Following Manchester United’s purchase of Paul Pogba for £89 million, Jurgen Klopp took a holier than thou approach to clubs who spend big.

Klopp claimed that he would leave football management if ever he was at a club that spent such huge sums of money on one player because he wanted to build success in a different way. He insisted that even if he was at a club that could break transfer records, he wouldn’t.

If you bring one player in for £100m and he gets injured, then it all goes through the chimney. The day that this is football, I’m not in a job anymore, because the game is about playing together. That is how everybody in football understands it. You always want to have the best, but building the group is necessary to be successful. Other clubs can go out and spend more money and collect top players. I want to do it differently. I would even do it differently if I could spend that money.

In 2016, Liverpool reached the finals of the EFL Cup and the Europa League, yet lost both of them. The following season, Jose Mourinho took United to both of these finals and won. Klopp has lost five of the six cup finals he’s overseen as a manager, so maybe he realised that doing it “differently” wasn’t working, leading Liverpool to spend an incredible £75m on Southampton defender Virgil van Dijk.

Southampton threatened to report Liverpool to the Premier League in the summer for making an illegal approach for the player, forcing the club to apologise. Months later, they have renewed their interest and made Van Dijk the most expensive defender in world football.
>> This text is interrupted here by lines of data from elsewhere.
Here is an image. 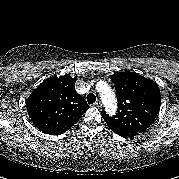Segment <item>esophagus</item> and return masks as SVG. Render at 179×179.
I'll return each mask as SVG.
<instances>
[{
    "instance_id": "1",
    "label": "esophagus",
    "mask_w": 179,
    "mask_h": 179,
    "mask_svg": "<svg viewBox=\"0 0 179 179\" xmlns=\"http://www.w3.org/2000/svg\"><path fill=\"white\" fill-rule=\"evenodd\" d=\"M97 108H101L102 107V103L100 100H97L94 104Z\"/></svg>"
}]
</instances>
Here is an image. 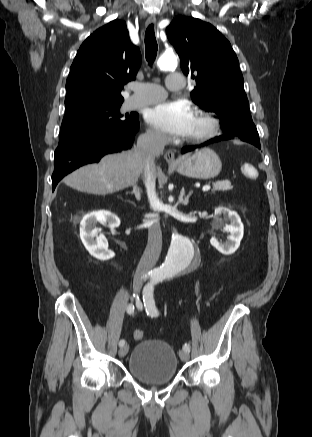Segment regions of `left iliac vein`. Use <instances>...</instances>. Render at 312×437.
<instances>
[{
    "mask_svg": "<svg viewBox=\"0 0 312 437\" xmlns=\"http://www.w3.org/2000/svg\"><path fill=\"white\" fill-rule=\"evenodd\" d=\"M179 356H180V359H181L182 361H184V362H186V361L189 360V352H188V351L181 350V351L179 352Z\"/></svg>",
    "mask_w": 312,
    "mask_h": 437,
    "instance_id": "left-iliac-vein-1",
    "label": "left iliac vein"
}]
</instances>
His transfer fee is the the second highest amount ever paid by a Premier League club too, after Pogba.

The 26-year-old defender, who has made 16 appearances for Holland, was signed by Southampton for just £13m two years ago.

Liverpool fans he will be hoping he’s more successful than Dejan Lovren, who was previously the most expensive defender they’d ever bought, who also came from Southampton and has been dreadful.

This recent purchase takes Liverpool’s spending to £155m this season, which is £10m more than United.

Klopp will attend his press conference this afternoon. It’ll be interesting to see how he manages to try and talk his way out of looking like a hypocritical arse.